Walt Mossberg

Free Sharpcast Service Lets You Synchronize Your Photo Albums

As more people acquire multiple computers and high-end cellphones, one of the biggest problems they face is synchronizing important files among all of these devices, and ensuring they have backup copies.

Inside big corporations, these tasks often are handled by internal networks, which store files centrally and back up computers nightly. But consumers have had to resort to time-consuming and imperfect methods. These include emailing files to themselves, manually synchronizing their phones and computers, and manually copying files among their computers.

Over the next year or so, I expect that one of the big trends in personal technology will be the introduction of services and products that make this job easier.

Both Google and Microsoft are reportedly preparing new services that will back up all of a consumer’s data to their servers. Apple already offers a service called .Mac, which, for $99 a year, gives consumers storage space on an Apple server, allows backups to that remote server and synchronizes selected data among multiple Macs. And Microsoft has recently acquired a small service called FolderShare, which I reviewed last year, that can synchronize and back up selected folders on any mix of Windows and Macintosh computers.
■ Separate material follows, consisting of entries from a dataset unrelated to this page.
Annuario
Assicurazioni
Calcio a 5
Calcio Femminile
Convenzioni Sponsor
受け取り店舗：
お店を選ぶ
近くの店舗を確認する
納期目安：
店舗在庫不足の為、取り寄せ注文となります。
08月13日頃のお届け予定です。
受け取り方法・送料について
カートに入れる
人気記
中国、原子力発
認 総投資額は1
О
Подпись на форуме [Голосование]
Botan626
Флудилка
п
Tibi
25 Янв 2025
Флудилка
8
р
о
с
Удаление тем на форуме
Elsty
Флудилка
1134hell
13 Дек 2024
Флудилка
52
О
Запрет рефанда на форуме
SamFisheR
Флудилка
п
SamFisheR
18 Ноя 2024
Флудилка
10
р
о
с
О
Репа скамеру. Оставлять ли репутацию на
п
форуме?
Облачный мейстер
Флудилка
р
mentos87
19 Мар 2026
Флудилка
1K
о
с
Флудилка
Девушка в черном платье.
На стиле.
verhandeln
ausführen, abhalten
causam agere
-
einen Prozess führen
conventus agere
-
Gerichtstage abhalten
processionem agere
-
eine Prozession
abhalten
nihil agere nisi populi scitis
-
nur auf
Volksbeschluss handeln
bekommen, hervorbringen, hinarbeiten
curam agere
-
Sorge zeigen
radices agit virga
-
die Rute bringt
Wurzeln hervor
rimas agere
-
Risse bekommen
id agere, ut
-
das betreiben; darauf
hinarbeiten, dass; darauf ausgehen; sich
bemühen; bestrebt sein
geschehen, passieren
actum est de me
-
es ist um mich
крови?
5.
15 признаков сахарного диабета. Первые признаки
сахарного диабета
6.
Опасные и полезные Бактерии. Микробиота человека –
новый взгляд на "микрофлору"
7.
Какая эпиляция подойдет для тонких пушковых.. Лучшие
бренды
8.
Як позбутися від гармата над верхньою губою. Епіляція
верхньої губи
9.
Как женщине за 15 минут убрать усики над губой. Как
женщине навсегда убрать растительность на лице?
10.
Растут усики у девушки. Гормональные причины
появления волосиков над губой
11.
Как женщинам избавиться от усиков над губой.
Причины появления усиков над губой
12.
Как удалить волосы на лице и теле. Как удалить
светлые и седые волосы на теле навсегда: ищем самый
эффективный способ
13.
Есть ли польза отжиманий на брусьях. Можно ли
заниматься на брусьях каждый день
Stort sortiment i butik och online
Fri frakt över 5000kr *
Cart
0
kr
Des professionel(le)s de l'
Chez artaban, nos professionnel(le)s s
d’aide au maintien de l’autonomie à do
Now, a small Silicon Valley start-up called Sharpcast is introducing an impressive, free service that synchronizes data among PCs, phones and a Web site at lightning speeds. I tested Sharpcast for several weeks, and found that it works really well. You can try it out at www.sharpcast.com.

In this first incarnation — a beta, or test, version — Sharpcast works only with photos. But it plans this year to add synchronization of contacts and calendar entries and, eventually, other types of data. If the service can handle these other data types as well as it handles photos, Sharpcast will be a real boon to consumers.

With Sharpcast Photos, any change you make to an album of photos on one of your devices is replicated within seconds on your other devices. If you add a photo to an album on your PC, it shows up within seconds on your phone and on your Sharpcast Web page. If you rotate a photo on the phone, the same photo is rotated within seconds on the PC and Web page. If you delete a photo on the Web page, it’s immediately deleted on the PC and the phone. And if you take a photo with the camera on your Sharpcast-enabled phone, it will show up in seconds on your PC and your Web page.

You can also share your albums with other Sharpcast users, and receive shared albums from them. By synchronizing your photos among multiple devices and a Web site, Sharpcast is also backing them up, so the loss of one device won’t mean the loss of your prized pictures.

Screen Shot
In its first version, Sharpcast works only with photos.

On your PC or phone, Sharpcast works through a software program you download from the company’s Web site. You can also access the service, and your photos, from a personal Web page Sharpcast provides, without using any Sharpcast software.

For now, the Sharpcast Photos software works only on PCs running Windows XP, and on a few high-end phones, like the Palm Treo 700w and the Motorola Q, that run Windows Mobile 5.0 software. The company plans to support more phones soon. It is also working on a Macintosh version. Today, Mac owners can use Sharpcast via the Web page, which isn’t quite as capable or fast as the Windows software, but still works well.

Sharpcast’s phone software is in an even earlier stage than the PC software or the Web site, and lacks all of their capabilities, especially the ability to share albums and view albums shared with you by others. But it works.

I tested Sharpcast using three devices — a Windows PC and a Palm Treo 700w running Sharpcast’s software, and a Macintosh computer logged into my personal page at the Sharpcast Web site.

Using the Windows software on a PC, and the Web site via my Mac, I easily created 10 albums. I added and deleted photos, rotated them, and created and edited captions on all three devices. In every case, Sharpcast faithfully and rapidly replicated my changes on the other devices.

In this first version of Sharpcast, you can’t edit photos or comment on shared photo albums or print pictures. The company says it will be adding some of these features next month and others in the fall. Also, Sharpcast currently compresses your photos before storing them, but future versions will store pictures at full resolution. As it gains more capability, Sharpcast plans to continue offering a free service, but will also add paid tiers of service.

Sharpcast also plans to extend its synchronization technology to other kinds of data besides photos. At The Wall Street Journal’s annual D: All Things Digital conference last month, the company demonstrated a future product that will synchronize contacts.

Sharpcast is a very cool and compelling service that solves a real problem. And it promises to get even better.